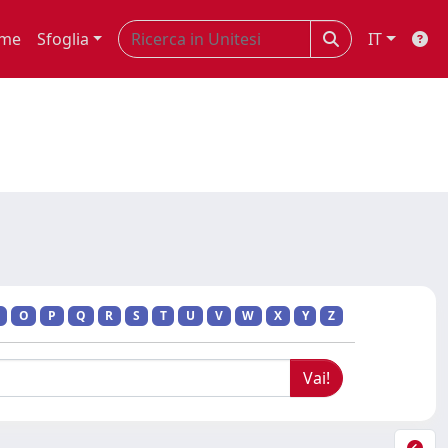
me
Sfoglia
IT
O
P
Q
R
S
T
U
V
W
X
Y
Z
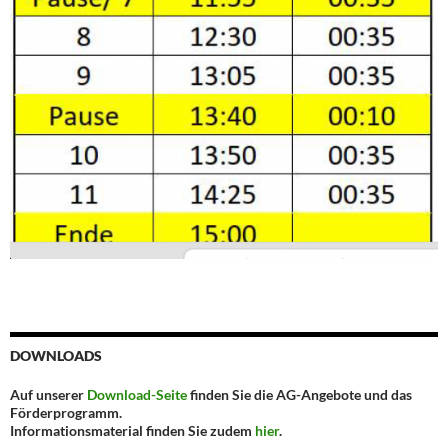
DOWNLOADS
Auf unserer
Download-Seite
finden Sie die AG-Angebote und das
Förderprogramm.
Informationsmaterial finden Sie zudem
hier
.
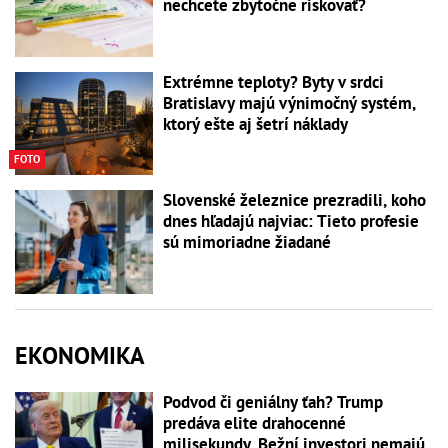
nechcete zbytočne riskovať?
Extrémne teploty? Byty v srdci
Bratislavy majú výnimočný systém,
ktorý ešte aj šetrí náklady
FOTO
Slovenské železnice prezradili, koho
dnes hľadajú najviac: Tieto profesie
sú mimoriadne žiadané
EKONOMIKA
Podvod či geniálny ťah? Trump
predáva elite drahocenné
milisekundy. Bežní investori nemajú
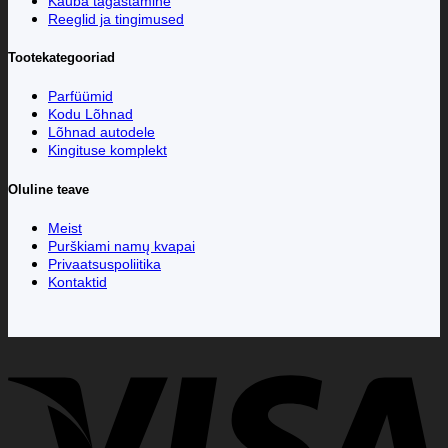
Kauba tagastamine
Reeglid ja tingimused
Tootekategooriad
Parfüümid
Kodu Lõhnad
Lõhnad autodele
Kingituse komplekt
Oluline teave
Meist
Purškiami namų kvapai
Privaatsuspoliitika
Kontaktid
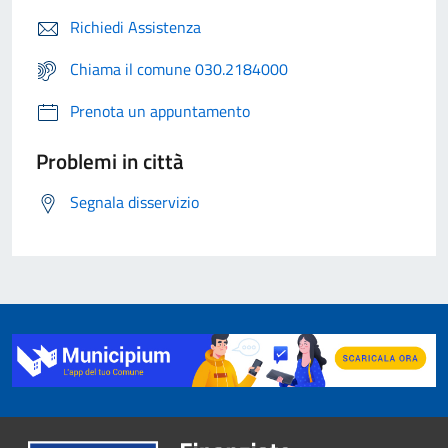
Richiedi Assistenza
Chiama il comune 030.2184000
Prenota un appuntamento
Problemi in città
Segnala disservizio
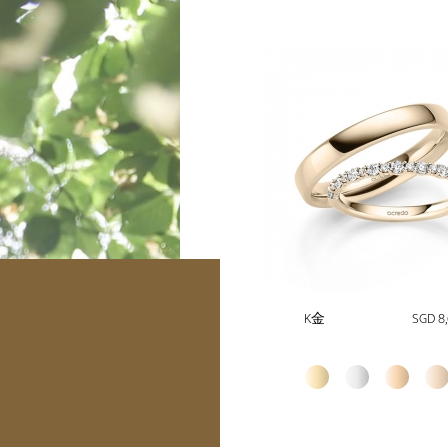
K金
SGD 8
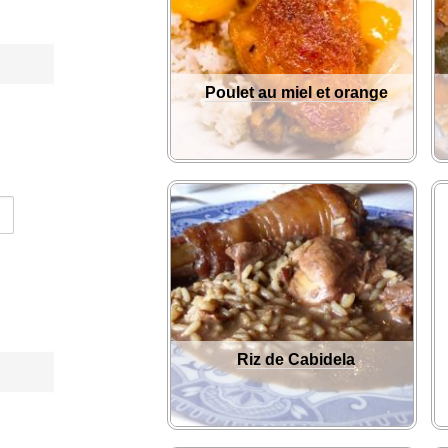
Poulet au miel et orange
Riz de Cabidela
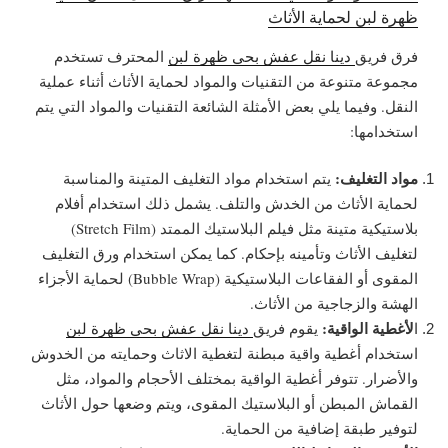
ظهرة لبن لحماية الأثاث
فرق فريق
دينا نقل عفش بحي ظهرة لبن
المحترف تستخدم
مجموعة متنوعة من التقنيات والمواد لحماية الأثاث أثناء عملية
النقل. وفيما يلي بعض الأمثلة الشائعة التقنيات والمواد التي يتم
استخدامها:
مواد التغليف:
يتم استخدام مواد التغليف المتينة والمناسبة
لحماية الأثاث من الخدش والتلف. يشمل ذلك استخدام أفلام
بلاستيكية متينة مثل فيلم البلاستيك الممتد (Stretch Film)
لتغليف الأثاث وتأمينه بإحكام. كما يمكن استخدام ورق التغليف
المقوى أو الفقاعات البلاستيكية (Bubble Wrap) لحماية الأجزاء
الهشة والزجاجية من الأثاث.
لأغطية الواقية:
ا
يقوم فريق
دينا نقل عفش بحي ظهرة لبن
استخدام أغطية واقية مبطنة لتغطية الاثاث وحمايته من الخدوش
والأضرار. تتوفر أغطية الواقية بمختلف الأحجام والمواد، مثل
القماش المبطن أو البلاستيك المقوى، ويتم وضعها حول الأثاث
لتوفير طبقة إضافية من الحماية.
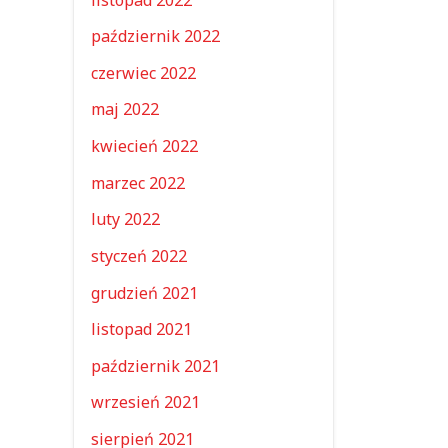
październik 2022
czerwiec 2022
maj 2022
kwiecień 2022
marzec 2022
luty 2022
styczeń 2022
grudzień 2021
listopad 2021
październik 2021
wrzesień 2021
sierpień 2021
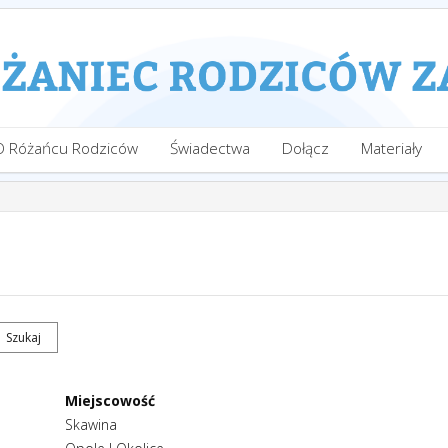
O Różańcu Rodziców
Świadectwa
Dołącz
Materiały
Miejscowość
Skawina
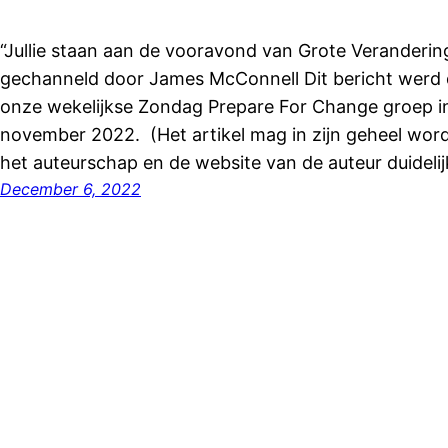
“Jullie staan aan de vooravond van Grote Veranderin
gechanneld door James McConnell Dit bericht werd 
onze wekelijkse Zondag Prepare For Change groep i
november 2022. (Het artikel mag in zijn geheel wor
het auteurschap en de website van de auteur duidelijk
December 6, 2022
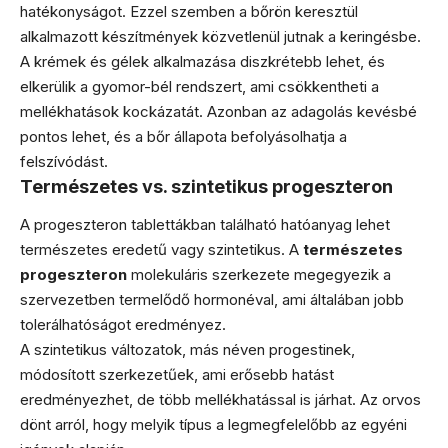
hatékonyságot. Ezzel szemben a bőrön keresztül
alkalmazott készítmények közvetlenül jutnak a keringésbe.
A krémek és gélek alkalmazása diszkrétebb lehet, és
elkerülik a gyomor-bél rendszert, ami csökkentheti a
mellékhatások kockázatát. Azonban az adagolás kevésbé
pontos lehet, és a bőr állapota befolyásolhatja a
felszívódást.
Természetes vs. szintetikus progeszteron
A progeszteron tablettákban található hatóanyag lehet
természetes eredetű vagy szintetikus. A
természetes
progeszteron
molekuláris szerkezete megegyezik a
szervezetben termelődő hormonéval, ami általában jobb
tolerálhatóságot eredményez.
A szintetikus változatok, más néven progestinek,
módosított szerkezetűek, ami erősebb hatást
eredményezhet, de több mellékhatással is járhat. Az orvos
dönt arról, hogy melyik típus a legmegfelelőbb az egyéni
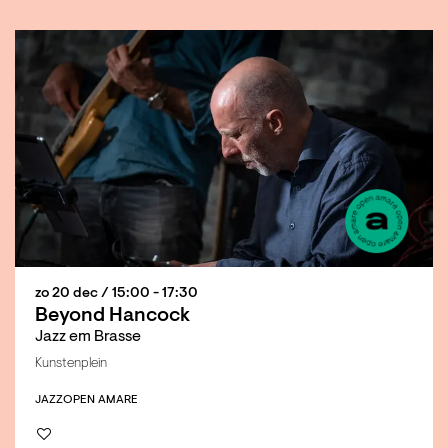
zo 20 dec
/ 15:00 - 17:30
Beyond Hancock
Jazz em Brasse
Kunstenplein
JAZZ
OPEN AMARE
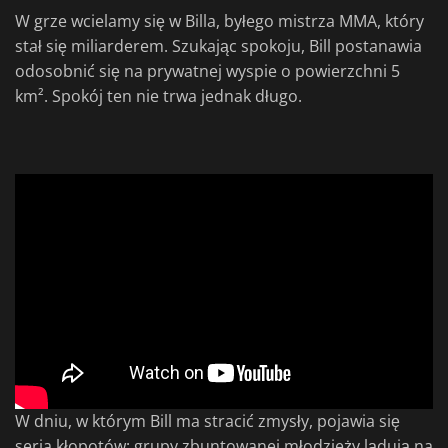
W grze wcielamy się w Billa, byłego mistrza MMA, który
stał się miliarderem. Szukając spokoju, Bill postanawia
odosobnić się na prywatnej wyspie o powierzchni 5
km². Spokój ten nie trwa jednak długo.
W dniu, w którym Bill ma stracić zmysły, pojawia się
seria kłopotów: grupy zbuntowanej młodzieży lądują na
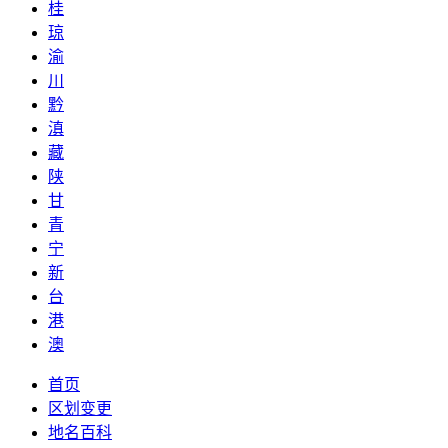
桂
琼
渝
川
黔
滇
藏
陕
甘
青
宁
新
台
港
澳
首页
区划变更
地名百科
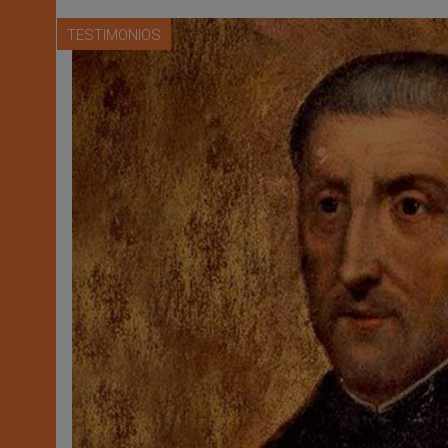
TESTIMONIOS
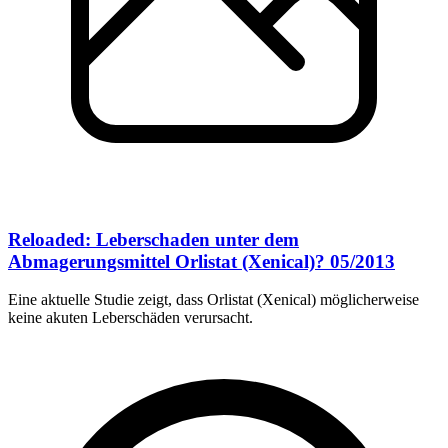
Reloaded: Leberschaden unter dem
Abmagerungsmittel Orlistat (Xenical)? 05/2013
Eine aktuelle Studie zeigt, dass Orlistat (Xenical) möglicherweise
keine akuten Leberschäden verursacht.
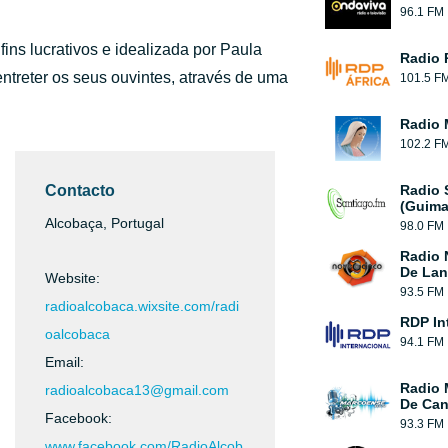
96.1 FM
ns lucrativos e idealizada por Paula
Radio 
entreter os seus ouvintes, através de uma
101.5 F
Radio 
102.2 F
Contacto
Radio 
(Guima
Alcobaça, Portugal
98.0 FM
Radio 
De Lan
Website:
93.5 FM
radioalcobaca.wixsite.com/radi
RDP In
oalcobaca
94.1 FM
Email:
Radio 
radioalcobaca13@gmail.com
De Can
Facebook:
93.3 FM
www.facebook.com/RadioAlcob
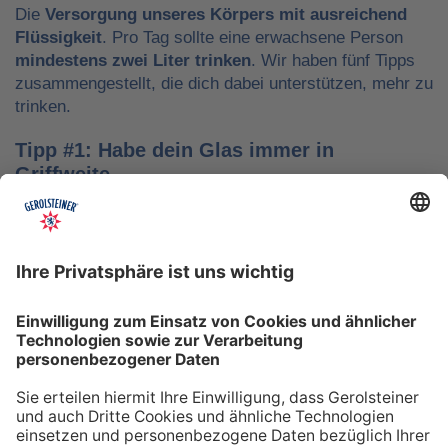
Die
Versorgung unseres Körpers mit ausreichend
Flüssigkeit
. Pro Tag sollte eine erwachsene Person
mindestens zwei Liter trinken
. Wir haben fünf Tipps
zusammengestellt, die dich dabei unterstützen, mehr zu
trinken.
Tipp #1: Habe dein Glas immer in
Griffweite
Ob bei der Arbeit oder während der Freizeit: Wasser
sollte stets dein Begleiter sein, damit du das Trinken
nicht vergisst. Denke daran, auch unterwegs immer
etwas Wasser dabei zu haben. Kleine PET-Flaschen mit
Mineralwasser lassen sich zum Beispiel gut überall mit
hinnehmen.
Tipp #2: Trinke direkt nach dem Aufstehen
Über Nacht verliert dein Körper Flüssigkeit. Um gut in
den Tag zu starten, solltest du deshalb direkt nach dem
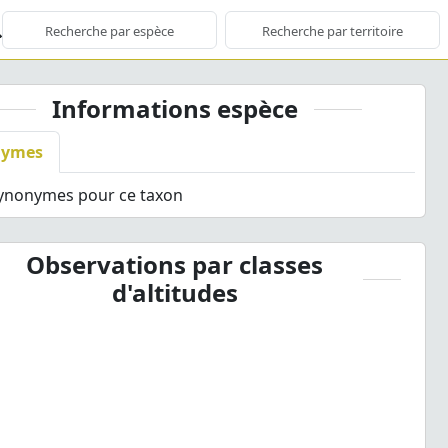
Informations espèce
nymes
synonymes pour ce taxon
Observations par classes
d'altitudes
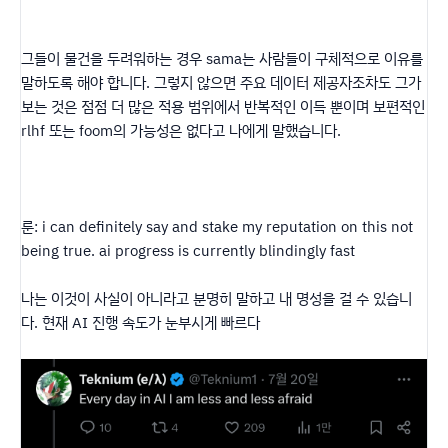
그들이 물건을 두려워하는 경우 sama는 사람들이 구체적으로 이유를
말하도록 해야 합니다. 그렇지 않으면 주요 데이터 제공자조차도 그가
보는 것은 점점 더 많은 적용 범위에서 반복적인 이득 뿐이며 보편적인
rlhf 또는 foom의 가능성은 없다고 나에게 말했습니다.
룬: i can definitely say and stake my reputation on this not
being true. ai progress is currently blindingly fast
나는 이것이 사실이 아니라고 분명히 말하고 내 명성을 걸 수 있습니
다. 현재 AI 진행 속도가 눈부시게 빠르다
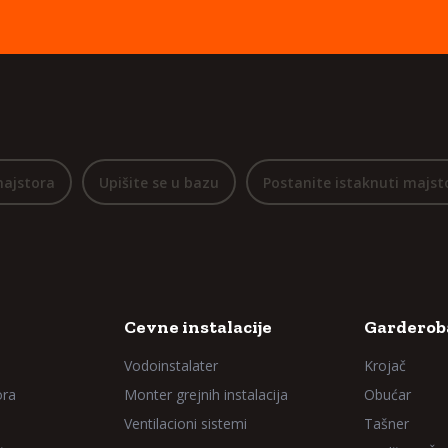
majstora
Upišite se u bazu
Postanite istaknuti majst
Cevne instalacije
Garderoba
Vodoinstalater
Krojač
ora
Monter grejnih instalacija
Obućar
Ventilacioni sistemi
Tašner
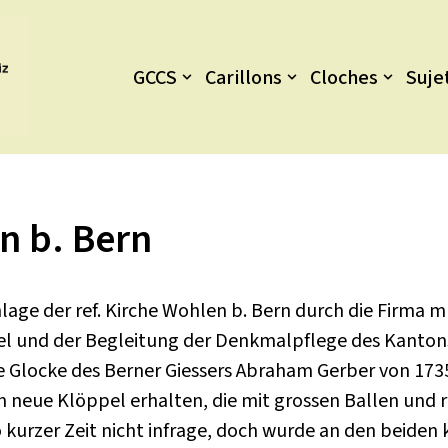
GCCS
Carillons
Cloches
Suje
n b. Bern
ge der ref. Kirche Wohlen b. Bern durch die Firma m
l und der Begleitung der Denkmalpflege des Kantons 
ne Glocke des Berner Giessers Abraham Gerber von 173
en neue Klöppel erhalten, die mit grossen Ballen un
 kurzer Zeit nicht infrage, doch wurde an den beiden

============

WHAT THE TASK ASKS
Please repeat each record exactly and keep every picture out of the copy.

OUTPUT OF THE EXERCISE
me
Sfoglia
IT
O
P
Q
R
S
T
U
V
W
X
Y
Z
DOWNLOADS
Auf unserer
Download-Seite
finden Sie die AG-Angebote und das
Förderprogramm.
Informationsmaterial finden Sie zudem
hier
.
nechcete zbytočne riskovať?
Extrémne teploty? Byty v srdci
Bratislavy majú výnimočný systém,
ktorý ešte aj šetrí náklady
FOTO
Slovenské železnice prezradili, koho
dnes hľadajú najviac: Tieto profesie
sú mimoriadne žiadané
EKONOMIKA
Podvod či geniálny ťah? Trump
predáva elite drahocenné
milisekundy. Bežní investori nemajú
Kauba tagastamine
Reeglid ja tingimused
Tootekategooriad
Parfüümid
Kodu Lõhnad
Lõhnad autodele
Kingituse komplekt
Oluline teave
Meist
Purškiami namų kvapai
Privaatsuspoliitika
Kontaktid
Richiedi Assistenza
Chiama il comune 030.2184000
Prenota un appuntamento
Problemi in città
Segnala disservizio
K金
SGD 8
Poulet au miel et orange
Riz de Cabidela
ظهرة لبن لحماية الأثاث
فرق فريق
دينا نقل عفش بحي ظهرة لبن
المحترف تستخدم
مجموعة متنوعة من التقنيات والمواد لحماية الأثاث أثناء عملية
النقل. وفيما يلي بعض الأمثلة الشائعة التقنيات والمواد التي يتم
استخدامها:
مواد التغليف:
يتم استخدام مواد التغليف المتينة والمناسبة
لحماية الأثاث من الخدش والتلف. يشمل ذلك استخدام أفلام
بلاستيكية متينة مثل فيلم البلاستيك الممتد (Stretch Film)
لتغليف الأثاث وتأمينه بإحكام. كما يمكن استخدام ورق التغليف
المقوى أو الفقاعات البلاستيكية (Bubble Wrap) لحماية الأجزاء
الهشة والزجاجية من الأثاث.
لأغطية الواقية:
ا
يقوم فريق
دينا نقل عفش بحي ظهرة لبن
استخدام أغطية واقية مبطنة لتغطية الاثاث وحمايته من الخدوش
والأضرار. تتوفر أغطية الواقية بمختلف الأحجام والمواد، مثل
القماش المبطن أو البلاستيك المقوى، ويتم وضعها حول الأثاث
لتوفير طبقة إضافية من الحماية.
październik 2022
czerwiec 2022
maj 2022
kwiecień 2022
marzec 2022
luty 2022
styczeń 2022
grudzień 2021
listopad 2021
październik 2021
wrzesień 2021
sierpień 2021
O Różańcu Rodziców
Świadectwa
Dołącz
Materiały
Miejscowość
Skawina
“Jullie staan aan de vooravond van Grote Veranderin
gechanneld door James McConnell Dit bericht werd 
onze wekelijkse Zondag Prepare For Change groep i
november 2022. (Het artikel mag in zijn geheel wor
het auteurschap en de website van de auteur duidelijk
December 6, 2022
hatékonyságot. Ezzel szemben a bőrön keresztül
alkalmazott készítmények közvetlenül jutnak a keringésbe.
A krémek és gélek alkalmazása diszkrétebb lehet, és
elkerülik a gyomor-bél rendszert, ami csökkentheti a
mellékhatások kockázatát. Azonban az adagolás kevésbé
pontos lehet, és a bőr állapota befolyásolhatja a
felszívódást.
Természetes vs. szintetikus progeszteron
A progeszteron tablettákban található hatóanyag lehet
természetes eredetű vagy szintetikus. A
természetes
progeszteron
molekuláris szerkezete megegyezik a
szervezetben termelődő hormonéval, ami általában jobb
tolerálhatóságot eredményez.
A szintetikus változatok, más néven progestinek,
módosított szerkezetűek, ami erősebb hatást
eredményezhet, de több mellékhatással is járhat. Az orvos
dönt arról, hogy melyik típus a legmegfelelőbb az egyéni
zo 20 dec
/ 15:00 - 17:30
Beyond Hancock
Jazz em Brasse
Kunstenplein
JAZZ
OPEN AMARE
W grze wcielamy się w Billa, byłego mistrza MMA, który
stał się miliarderem. Szukając spokoju, Bill postanawia
odosobnić się na prywatnej wyspie o powierzchni 5
km². Spokój ten nie trwa jednak długo.
W dniu, w którym Bill ma stracić zmysły, pojawia się
seria kłopotów: grupy zbuntowanej młodzieży lądują na
桂
琼
渝
川
黔
滇
藏
陕
甘
青
宁
新
台
港
澳
首页
区划变更
地名百科
TESTIMONIOS
Reloaded: Leberschaden unter dem
Abmagerungsmittel Orlistat (Xenical)? 05/2013
Eine aktuelle Studie zeigt, dass Orlistat (Xenical) möglicherweise
keine akuten Leberschäden verursacht.
96.1 FM
ns lucrativos e idealizada por Paula
Radio 
entreter os seus ouvintes, através de uma
101.5 F
Radio 
102.2 F
Contacto
Radio 
(Guima
Alcobaça, Portugal
98.0 FM
Radio 
De Lan
Website:
93.5 FM
radioalcobaca.wixsite.com/radi
RDP In
oalcobaca
94.1 FM
Email:
Radio 
radioalcobaca13@gmail.com
De Can
Facebook:
93.3 FM
www.facebook.com/RadioAlcob
Die
Versorgung unseres Körpers mit ausreichend
Flüssigkeit
. Pro Tag sollte eine erwachsene Person
mindestens zwei Liter trinken
. Wir haben fünf Tipps
zusammengestellt, die dich dabei unterstützen, mehr zu
trinken.
Tipp #1: Habe dein Glas immer in
Griffweite
Ob bei der Arbeit oder während der Freizeit: Wasser
sollte stets dein Begleiter sein, damit du das Trinken
nicht vergisst. Denke daran, auch unterwegs immer
etwas Wasser dabei zu haben. Kleine PET-Flaschen mit
Mineralwasser lassen sich zum Beispiel gut überall mit
hinnehmen.
Tipp #2: Trinke direkt nach dem Aufstehen
Über Nacht verliert dein Körper Flüssigkeit. Um gut in
den Tag zu starten, solltest du deshalb direkt nach dem
Informations espèce
nymes
synonymes pour ce taxon
Observations par classes
d'altitudes
그들이 물건을 두려워하는 경우 sama는 사람들이 구체적으로 이유를
말하도록 해야 합니다. 그렇지 않으면 주요 데이터 제공자조차도 그가
보는 것은 점점 더 많은 적용 범위에서 반복적인 이득 뿐이며 보편적인
rlhf 또는 foom의 가능성은 없다고 나에게 말했습니다.
룬: i can definitely say and stake my reputation on this not
being true. ai progress is currently blindingly fast
나는 이것이 사실이 아니라고 분명히 말하고 내 명성을 걸 수 있습니
다. 현재 AI 진행 속도가 눈부시게 빠르다
majstora
Upišite se u bazu
Postanite istaknuti majst
Cevne instalacije
Garderoba
Vodoinstalater
Krojač
ora
Monter grejnih instalacija
Obućar
Ventilacioni sistemi
Tašner
GCCS
Carillons
Cloches
Suje
n b. Bern
ge der ref. Kirche Wohlen b. Bern durch die Firma m
l und der Begleitung der Denkmalpflege des Kantons 
ne Glocke des Berner Giessers Abraham Gerber von 173
en neue Klöppel erhalten, die mit grossen Ballen un
 kurzer Zeit nicht infrage, doch wurde an den beiden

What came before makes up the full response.